Please repeat each line from the one holding "Контакты (609, 269)" through the final line of the data, exactly as it stands, with no pictures.

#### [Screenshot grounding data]
================================
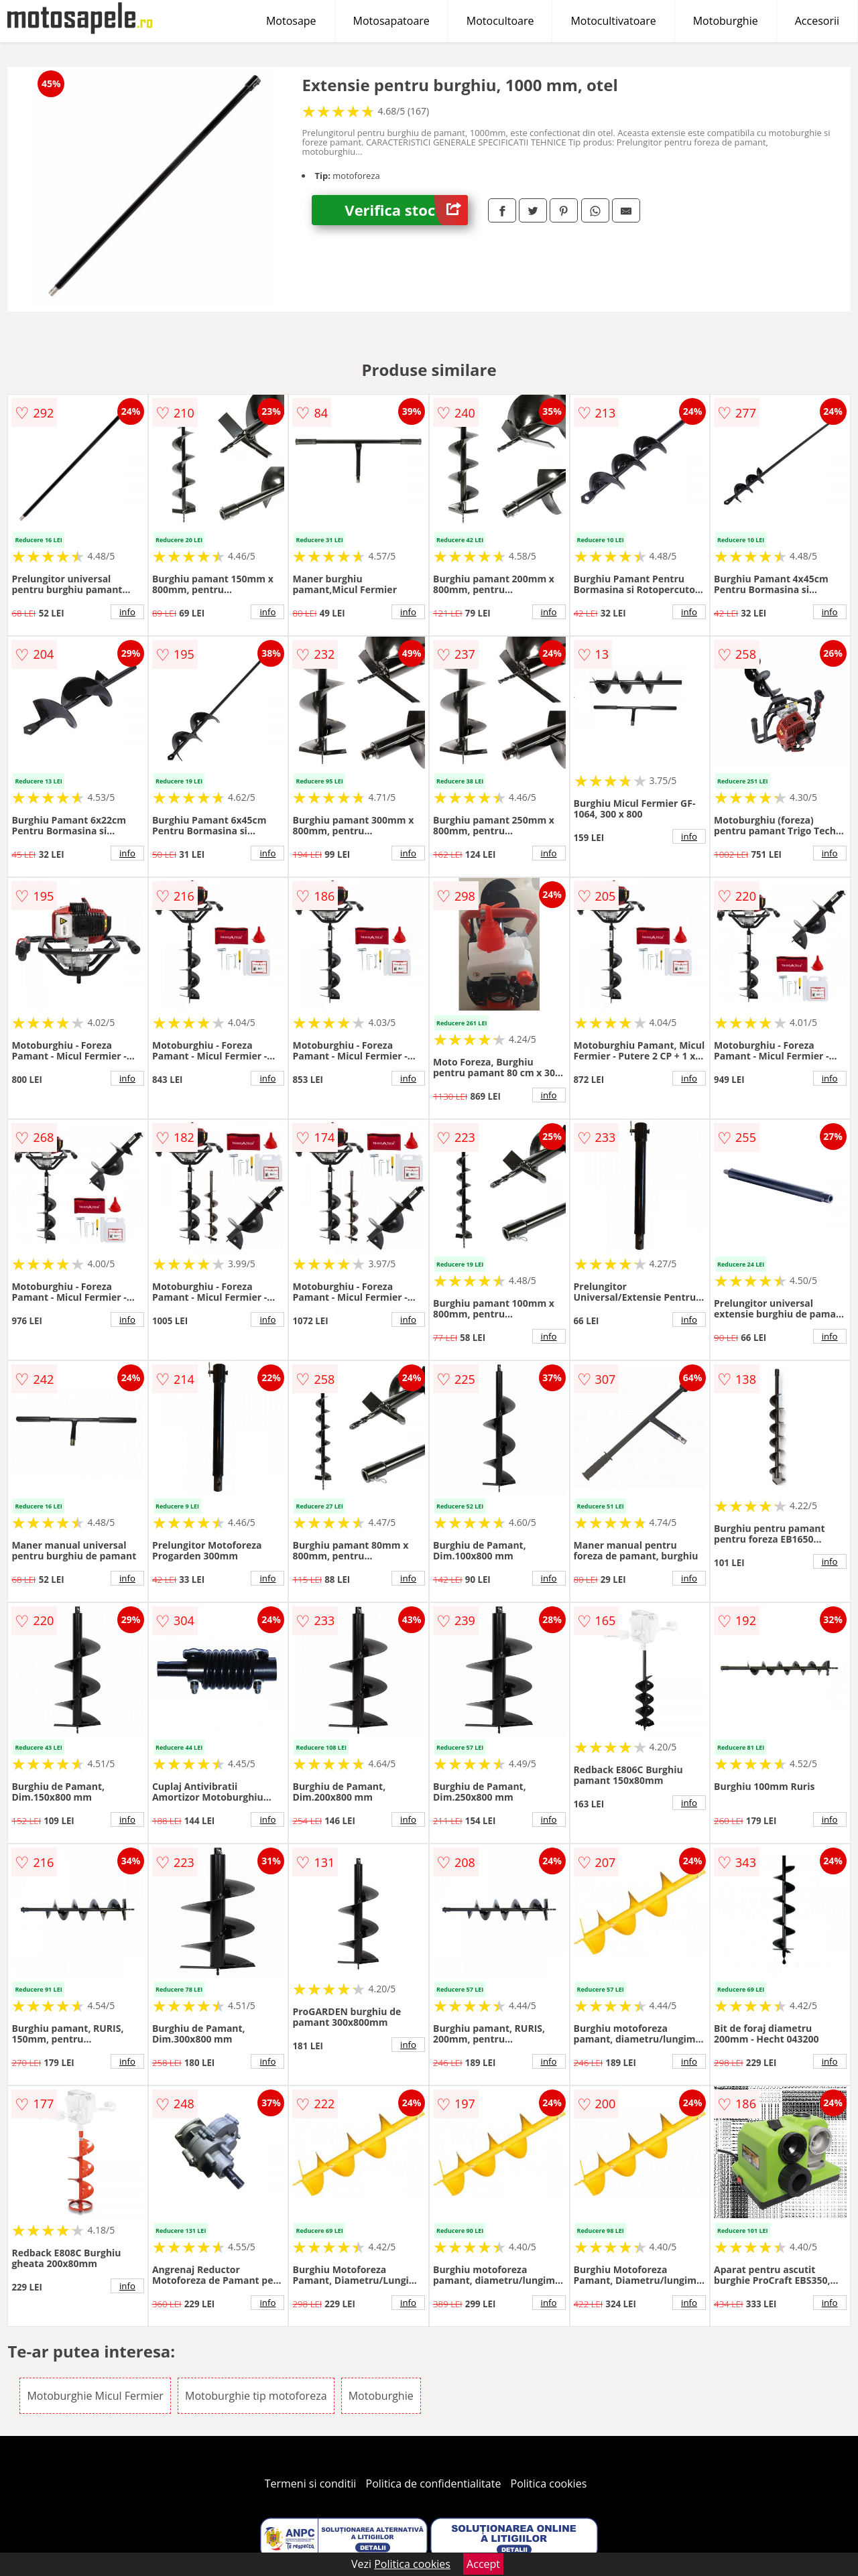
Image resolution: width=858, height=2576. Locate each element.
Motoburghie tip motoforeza (256, 2395)
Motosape (291, 20)
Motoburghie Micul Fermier (95, 2395)
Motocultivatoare (613, 20)
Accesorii (817, 20)
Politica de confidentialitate (433, 2483)
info (127, 612)
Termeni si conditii (311, 2483)
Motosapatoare (391, 20)
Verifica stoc (406, 210)
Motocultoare (500, 20)
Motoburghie (725, 20)
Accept (483, 2564)
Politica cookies (549, 2483)
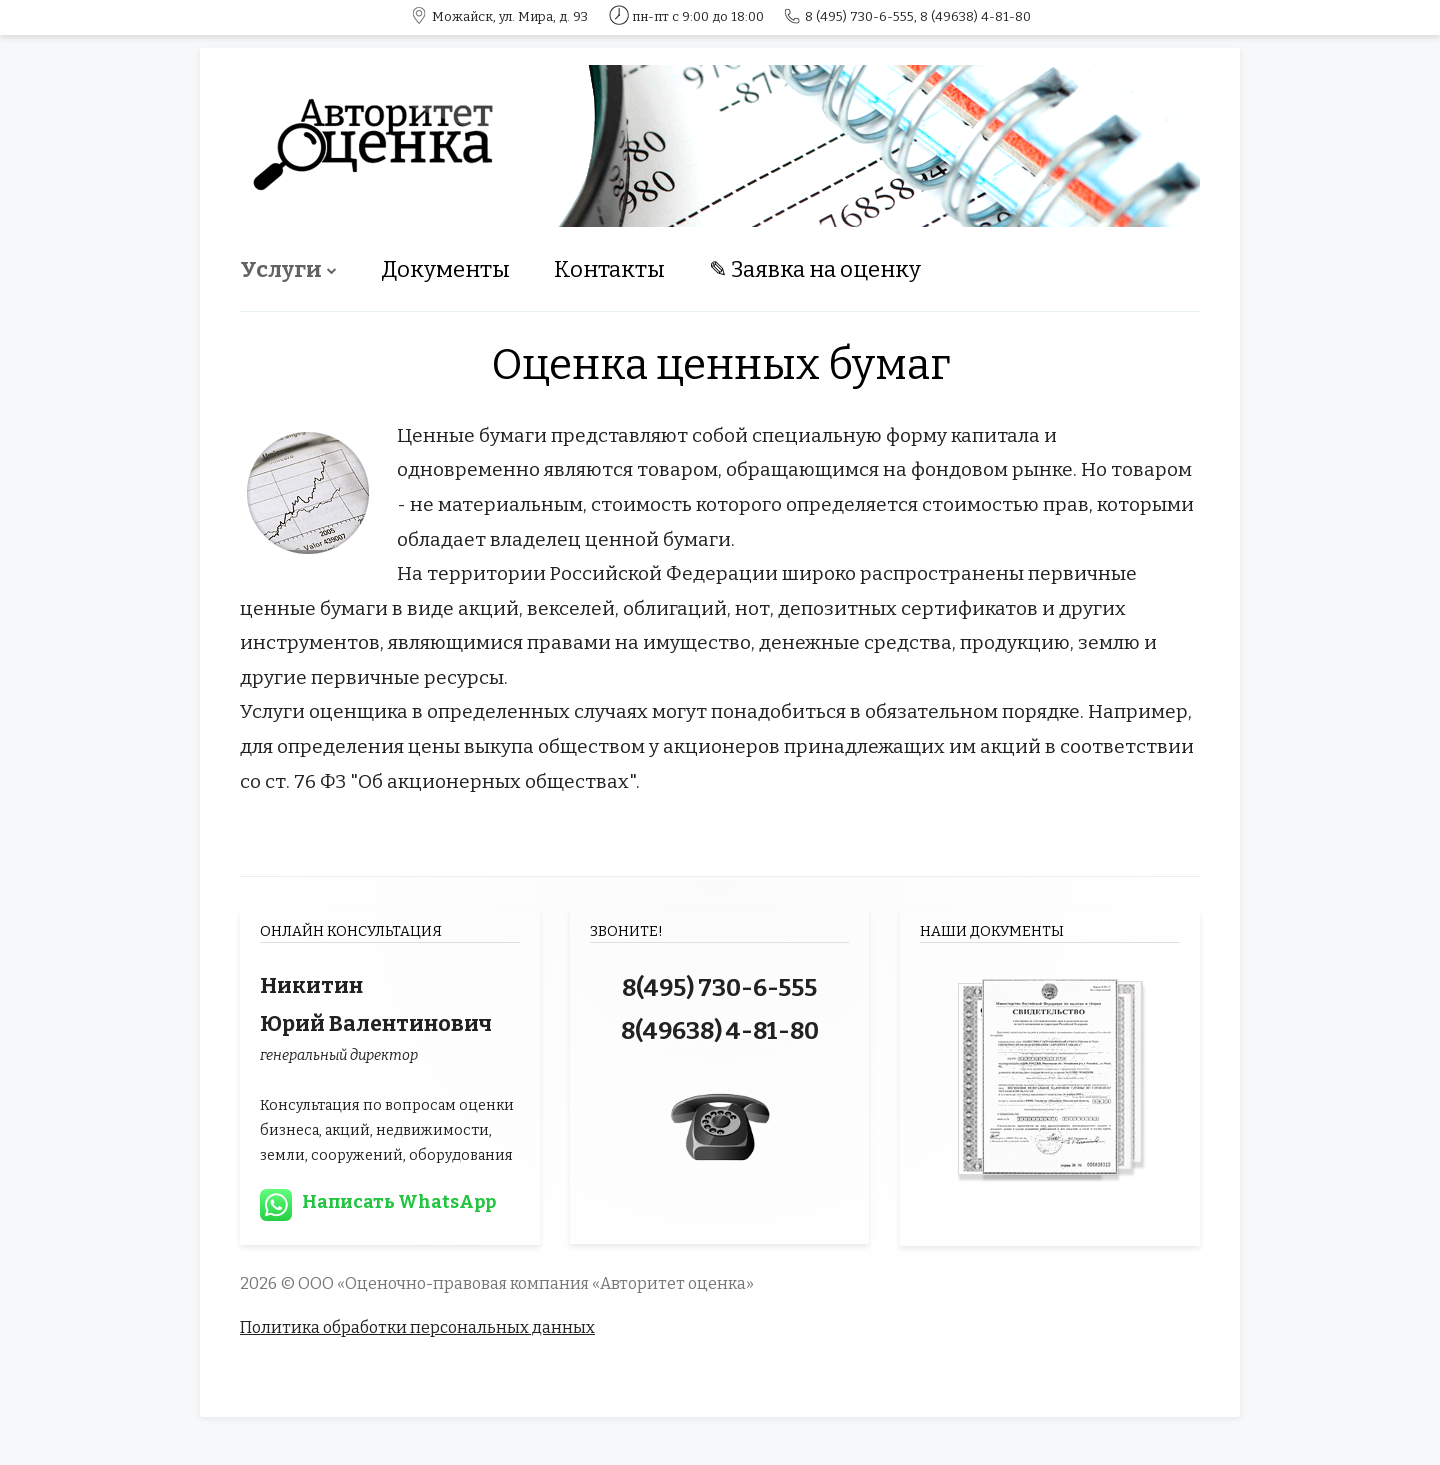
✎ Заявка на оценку (815, 269)
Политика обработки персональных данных (417, 1327)
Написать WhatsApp (399, 1202)
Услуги (281, 269)
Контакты (609, 269)
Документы (445, 269)
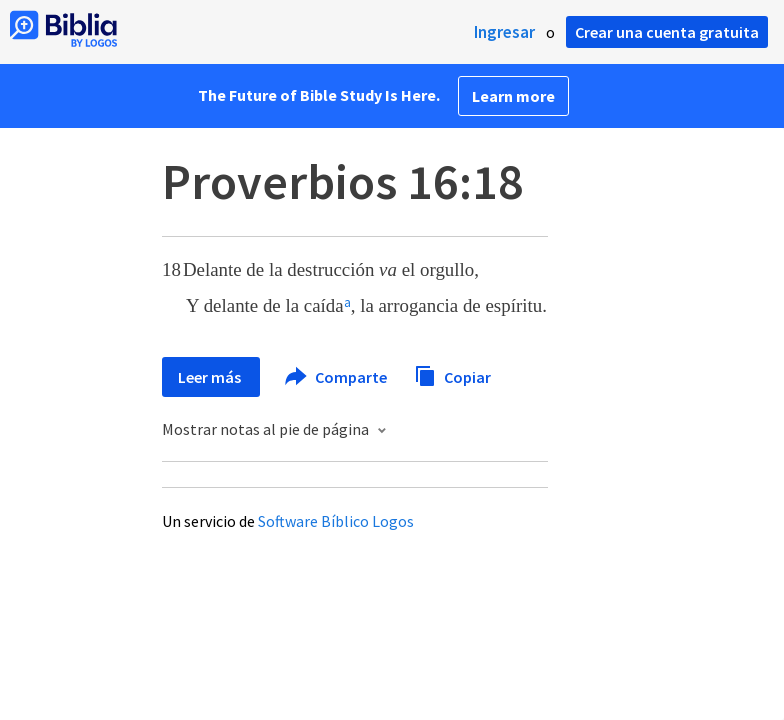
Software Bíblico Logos (336, 521)
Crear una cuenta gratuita (667, 32)
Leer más (211, 377)
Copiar (452, 374)
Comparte (337, 377)
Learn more (513, 96)
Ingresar (504, 32)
================================
#### [Completed exercise]
Контакты (609, 269)
Документы (445, 269)
Software Bíblico Logos (336, 521)
Crear una cuenta gratuita (667, 32)
Leer más (211, 377)
Copiar (452, 374)
Comparte (337, 377)
Learn more (513, 96)
Ingresar (504, 32)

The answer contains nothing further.